Could you retype, exactly as written, every line from the top of the records through the line that contains "and join the"?

### PROVIDED RECORDS
╭──

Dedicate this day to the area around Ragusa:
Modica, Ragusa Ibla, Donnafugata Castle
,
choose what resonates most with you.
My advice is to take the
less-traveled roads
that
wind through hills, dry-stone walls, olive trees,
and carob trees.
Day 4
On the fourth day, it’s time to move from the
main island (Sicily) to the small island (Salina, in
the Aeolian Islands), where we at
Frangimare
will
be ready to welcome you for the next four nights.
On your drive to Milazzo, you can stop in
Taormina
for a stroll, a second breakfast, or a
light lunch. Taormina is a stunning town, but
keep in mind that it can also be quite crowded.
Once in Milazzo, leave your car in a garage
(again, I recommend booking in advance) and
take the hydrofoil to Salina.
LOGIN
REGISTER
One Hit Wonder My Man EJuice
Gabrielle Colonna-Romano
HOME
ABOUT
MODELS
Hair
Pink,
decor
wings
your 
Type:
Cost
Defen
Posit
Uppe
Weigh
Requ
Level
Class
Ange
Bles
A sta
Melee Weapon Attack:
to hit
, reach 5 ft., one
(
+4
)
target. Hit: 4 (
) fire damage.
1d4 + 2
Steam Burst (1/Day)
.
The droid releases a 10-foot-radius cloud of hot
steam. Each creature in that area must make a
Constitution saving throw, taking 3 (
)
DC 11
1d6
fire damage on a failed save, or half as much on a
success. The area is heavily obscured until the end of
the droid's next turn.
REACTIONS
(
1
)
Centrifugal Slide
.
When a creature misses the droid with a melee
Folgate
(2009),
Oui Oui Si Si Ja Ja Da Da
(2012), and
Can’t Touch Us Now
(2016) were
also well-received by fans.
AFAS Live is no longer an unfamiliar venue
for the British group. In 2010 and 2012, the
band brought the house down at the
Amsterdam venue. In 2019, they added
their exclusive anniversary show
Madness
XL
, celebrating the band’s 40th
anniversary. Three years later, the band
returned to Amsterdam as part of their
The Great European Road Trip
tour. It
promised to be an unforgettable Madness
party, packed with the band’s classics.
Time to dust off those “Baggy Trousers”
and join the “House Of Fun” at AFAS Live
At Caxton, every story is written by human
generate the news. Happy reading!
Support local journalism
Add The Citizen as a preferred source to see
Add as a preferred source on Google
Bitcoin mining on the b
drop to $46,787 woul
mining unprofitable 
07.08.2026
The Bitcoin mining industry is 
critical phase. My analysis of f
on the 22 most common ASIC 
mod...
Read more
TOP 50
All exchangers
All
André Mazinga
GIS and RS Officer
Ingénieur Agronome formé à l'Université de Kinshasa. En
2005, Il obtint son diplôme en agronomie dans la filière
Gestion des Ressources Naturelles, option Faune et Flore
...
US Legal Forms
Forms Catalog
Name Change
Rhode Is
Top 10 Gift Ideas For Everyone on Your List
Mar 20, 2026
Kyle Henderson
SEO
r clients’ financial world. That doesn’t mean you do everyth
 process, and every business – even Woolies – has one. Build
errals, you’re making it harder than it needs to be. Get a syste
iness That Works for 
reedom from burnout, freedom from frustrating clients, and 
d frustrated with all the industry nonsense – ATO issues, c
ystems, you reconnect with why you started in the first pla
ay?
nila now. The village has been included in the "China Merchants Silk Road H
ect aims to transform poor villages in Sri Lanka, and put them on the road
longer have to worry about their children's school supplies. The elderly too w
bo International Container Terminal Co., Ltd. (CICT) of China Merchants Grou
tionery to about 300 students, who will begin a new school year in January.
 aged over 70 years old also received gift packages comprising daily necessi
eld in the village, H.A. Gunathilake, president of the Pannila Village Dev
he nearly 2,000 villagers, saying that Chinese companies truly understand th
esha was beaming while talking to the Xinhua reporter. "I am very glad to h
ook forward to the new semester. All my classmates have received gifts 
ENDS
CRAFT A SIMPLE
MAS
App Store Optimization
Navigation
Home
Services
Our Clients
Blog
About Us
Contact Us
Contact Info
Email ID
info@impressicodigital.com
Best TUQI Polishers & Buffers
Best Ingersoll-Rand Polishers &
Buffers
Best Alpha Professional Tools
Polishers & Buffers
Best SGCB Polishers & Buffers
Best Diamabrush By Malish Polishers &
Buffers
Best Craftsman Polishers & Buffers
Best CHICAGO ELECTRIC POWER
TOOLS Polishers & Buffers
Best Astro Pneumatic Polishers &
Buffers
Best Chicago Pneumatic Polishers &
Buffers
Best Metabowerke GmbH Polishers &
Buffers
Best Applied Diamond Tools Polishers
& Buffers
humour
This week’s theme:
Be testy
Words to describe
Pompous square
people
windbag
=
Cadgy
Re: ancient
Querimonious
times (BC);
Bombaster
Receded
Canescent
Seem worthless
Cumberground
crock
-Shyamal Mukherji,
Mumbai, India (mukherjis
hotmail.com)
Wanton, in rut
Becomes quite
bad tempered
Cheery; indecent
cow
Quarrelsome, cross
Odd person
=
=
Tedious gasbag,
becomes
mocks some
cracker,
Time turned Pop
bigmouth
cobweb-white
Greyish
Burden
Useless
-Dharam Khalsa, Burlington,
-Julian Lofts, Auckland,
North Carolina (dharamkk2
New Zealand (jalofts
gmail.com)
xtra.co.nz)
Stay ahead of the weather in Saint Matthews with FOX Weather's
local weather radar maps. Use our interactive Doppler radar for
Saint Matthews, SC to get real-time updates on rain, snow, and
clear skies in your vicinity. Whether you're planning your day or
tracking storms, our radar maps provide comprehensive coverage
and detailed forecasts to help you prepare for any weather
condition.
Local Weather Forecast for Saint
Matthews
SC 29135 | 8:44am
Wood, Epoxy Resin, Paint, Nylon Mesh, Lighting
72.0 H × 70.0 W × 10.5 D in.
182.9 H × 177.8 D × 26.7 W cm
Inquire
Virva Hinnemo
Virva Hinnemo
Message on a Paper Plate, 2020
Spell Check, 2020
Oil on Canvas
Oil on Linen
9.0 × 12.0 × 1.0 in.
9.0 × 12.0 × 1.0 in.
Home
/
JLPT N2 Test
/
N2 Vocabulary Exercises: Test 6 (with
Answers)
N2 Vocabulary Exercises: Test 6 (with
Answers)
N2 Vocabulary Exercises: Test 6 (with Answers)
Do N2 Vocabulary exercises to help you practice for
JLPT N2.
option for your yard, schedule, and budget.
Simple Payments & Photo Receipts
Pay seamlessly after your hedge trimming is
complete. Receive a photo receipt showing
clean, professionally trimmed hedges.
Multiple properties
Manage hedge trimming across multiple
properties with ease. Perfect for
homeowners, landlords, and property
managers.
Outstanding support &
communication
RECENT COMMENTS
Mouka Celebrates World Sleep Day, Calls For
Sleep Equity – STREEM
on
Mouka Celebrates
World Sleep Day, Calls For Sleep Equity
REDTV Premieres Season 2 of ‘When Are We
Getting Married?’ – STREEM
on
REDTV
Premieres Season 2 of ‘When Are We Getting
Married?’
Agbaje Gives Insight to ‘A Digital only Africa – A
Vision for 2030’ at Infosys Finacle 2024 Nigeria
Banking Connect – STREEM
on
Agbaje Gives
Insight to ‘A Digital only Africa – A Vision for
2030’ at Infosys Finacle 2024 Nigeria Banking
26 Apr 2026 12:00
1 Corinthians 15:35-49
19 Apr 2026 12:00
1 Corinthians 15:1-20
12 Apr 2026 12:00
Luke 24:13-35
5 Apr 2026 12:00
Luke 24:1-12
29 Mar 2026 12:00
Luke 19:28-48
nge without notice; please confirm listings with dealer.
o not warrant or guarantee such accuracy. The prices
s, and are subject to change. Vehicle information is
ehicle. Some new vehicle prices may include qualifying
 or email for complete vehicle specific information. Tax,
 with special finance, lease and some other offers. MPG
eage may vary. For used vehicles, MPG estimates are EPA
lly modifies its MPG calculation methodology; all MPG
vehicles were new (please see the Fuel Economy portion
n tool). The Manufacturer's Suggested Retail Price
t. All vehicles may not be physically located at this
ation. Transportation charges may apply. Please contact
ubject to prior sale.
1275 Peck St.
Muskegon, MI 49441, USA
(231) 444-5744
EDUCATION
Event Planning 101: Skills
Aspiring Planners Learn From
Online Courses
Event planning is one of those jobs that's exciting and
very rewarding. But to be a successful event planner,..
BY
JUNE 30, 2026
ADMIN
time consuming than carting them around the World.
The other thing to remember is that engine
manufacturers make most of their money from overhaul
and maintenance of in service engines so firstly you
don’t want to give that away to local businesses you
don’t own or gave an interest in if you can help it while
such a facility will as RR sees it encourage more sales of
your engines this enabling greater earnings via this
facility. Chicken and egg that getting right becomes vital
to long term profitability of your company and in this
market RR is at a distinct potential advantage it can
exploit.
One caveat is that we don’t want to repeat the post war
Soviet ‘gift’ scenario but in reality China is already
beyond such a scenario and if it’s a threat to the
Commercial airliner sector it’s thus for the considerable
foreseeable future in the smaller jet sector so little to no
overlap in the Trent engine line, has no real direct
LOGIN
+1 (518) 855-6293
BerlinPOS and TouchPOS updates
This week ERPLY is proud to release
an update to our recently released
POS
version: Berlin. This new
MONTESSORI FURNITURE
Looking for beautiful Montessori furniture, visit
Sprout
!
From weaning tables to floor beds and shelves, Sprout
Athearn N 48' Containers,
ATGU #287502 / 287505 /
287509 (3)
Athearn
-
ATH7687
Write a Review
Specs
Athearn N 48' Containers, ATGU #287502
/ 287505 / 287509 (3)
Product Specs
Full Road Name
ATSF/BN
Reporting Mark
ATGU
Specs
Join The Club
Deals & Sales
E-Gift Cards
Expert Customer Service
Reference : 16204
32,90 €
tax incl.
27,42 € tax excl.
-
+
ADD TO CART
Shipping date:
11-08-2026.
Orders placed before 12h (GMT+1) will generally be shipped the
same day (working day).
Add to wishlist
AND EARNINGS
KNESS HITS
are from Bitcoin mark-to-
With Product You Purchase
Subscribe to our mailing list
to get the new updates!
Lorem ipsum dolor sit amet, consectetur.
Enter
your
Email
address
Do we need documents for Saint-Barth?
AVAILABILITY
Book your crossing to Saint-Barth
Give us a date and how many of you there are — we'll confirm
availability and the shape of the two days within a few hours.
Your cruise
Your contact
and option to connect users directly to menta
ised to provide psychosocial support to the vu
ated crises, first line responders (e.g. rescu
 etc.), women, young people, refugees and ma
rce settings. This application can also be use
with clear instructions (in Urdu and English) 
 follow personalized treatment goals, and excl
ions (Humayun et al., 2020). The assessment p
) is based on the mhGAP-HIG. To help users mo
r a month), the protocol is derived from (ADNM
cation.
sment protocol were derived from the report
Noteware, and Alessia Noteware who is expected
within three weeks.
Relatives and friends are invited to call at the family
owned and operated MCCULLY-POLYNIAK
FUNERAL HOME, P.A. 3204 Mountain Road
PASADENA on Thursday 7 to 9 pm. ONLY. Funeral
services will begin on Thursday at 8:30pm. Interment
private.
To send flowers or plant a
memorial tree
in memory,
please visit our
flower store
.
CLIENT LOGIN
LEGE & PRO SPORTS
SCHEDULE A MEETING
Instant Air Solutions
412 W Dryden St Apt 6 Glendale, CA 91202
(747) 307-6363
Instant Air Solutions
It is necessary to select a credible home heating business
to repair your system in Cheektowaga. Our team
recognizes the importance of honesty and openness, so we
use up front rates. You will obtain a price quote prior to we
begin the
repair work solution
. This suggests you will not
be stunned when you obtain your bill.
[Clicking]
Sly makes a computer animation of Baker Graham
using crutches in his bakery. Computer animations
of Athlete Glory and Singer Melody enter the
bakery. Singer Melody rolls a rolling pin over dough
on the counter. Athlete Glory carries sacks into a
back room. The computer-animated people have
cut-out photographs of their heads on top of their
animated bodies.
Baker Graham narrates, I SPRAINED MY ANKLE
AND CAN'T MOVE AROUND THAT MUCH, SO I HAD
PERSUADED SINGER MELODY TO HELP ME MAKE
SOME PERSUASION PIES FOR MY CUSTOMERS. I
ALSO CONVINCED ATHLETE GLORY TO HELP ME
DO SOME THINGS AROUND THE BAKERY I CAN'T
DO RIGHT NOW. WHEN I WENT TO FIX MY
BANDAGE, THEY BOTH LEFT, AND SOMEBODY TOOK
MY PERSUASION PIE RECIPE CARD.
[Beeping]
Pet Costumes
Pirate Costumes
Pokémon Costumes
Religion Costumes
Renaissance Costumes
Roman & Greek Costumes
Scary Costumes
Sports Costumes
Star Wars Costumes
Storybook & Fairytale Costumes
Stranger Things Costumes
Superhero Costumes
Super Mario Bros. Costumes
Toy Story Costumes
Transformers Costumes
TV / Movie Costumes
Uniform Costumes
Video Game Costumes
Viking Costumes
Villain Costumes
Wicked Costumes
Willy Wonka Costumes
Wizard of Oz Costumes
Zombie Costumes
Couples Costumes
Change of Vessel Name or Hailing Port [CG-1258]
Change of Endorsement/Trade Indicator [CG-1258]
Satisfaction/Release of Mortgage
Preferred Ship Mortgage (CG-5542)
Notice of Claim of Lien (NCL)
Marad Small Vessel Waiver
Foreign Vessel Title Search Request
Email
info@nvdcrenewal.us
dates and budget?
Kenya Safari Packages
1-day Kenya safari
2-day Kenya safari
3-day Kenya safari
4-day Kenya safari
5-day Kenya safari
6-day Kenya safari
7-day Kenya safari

╰──

### EXERCISE RESULT
Dedicate this day to the area around Ragusa:
Modica, Ragusa Ibla, Donnafugata Castle
,
choose what resonates most with you.
My advice is to take the
less-traveled roads
that
wind through hills, dry-stone walls, olive trees,
and carob trees.
Day 4
On the fourth day, it’s time to move from the
main island (Sicily) to the small island (Salina, in
the Aeolian Islands), where we at
Frangimare
will
be ready to welcome you for the next four nights.
On your drive to Milazzo, you can stop in
Taormina
for a stroll, a second breakfast, or a
light lunch. Taormina is a stunning town, but
keep in mind that it can also be quite crowded.
Once in Milazzo, leave your car in a garage
(again, I recommend booking in advance) and
take the hydrofoil to Salina.
LOGIN
REGISTER
One Hit Wonder My Man EJuice
Gabrielle Colonna-Romano
HOME
ABOUT
MODELS
Hair
Pink,
decor
wings
your 
Type:
Cost
Defen
Posit
Uppe
Weigh
Requ
Level
Class
Ange
Bles
A sta
Melee Weapon Attack:
to hit
, reach 5 ft., one
(
+4
)
target. Hit: 4 (
) fire damage.
1d4 + 2
Steam Burst (1/Day)
.
The droid releases a 10-foot-radius cloud of hot
steam. Each creature in that area must make a
Constitution saving throw, taking 3 (
)
DC 11
1d6
fire damage on a failed save, or half as much on a
success. The area is heavily obscured until the end of
the droid's next turn.
REACTIONS
(
1
)
Centrifugal Slide
.
When a creature misses the droid with a melee
Folgate
(2009),
Oui Oui Si Si Ja Ja Da Da
(2012), and
Can’t Touch Us Now
(2016) were
also well-received by fans.
AFAS Live is no longer an unfamiliar venue
for the British group. In 2010 and 2012, the
band brought the house down at the
Amsterdam venue. In 2019, they added
their exclusive anniversary show
Madness
XL
, celebrating the band’s 40th
anniversary. Three years later, the band
returned to Amsterdam as part of their
The Great European Road Trip
tour. It
promised to be an unforgettable Madness
party, packed with the band’s classics.
Time to dust off those “Baggy Trousers”
and join the “House Of Fun” at AFAS Live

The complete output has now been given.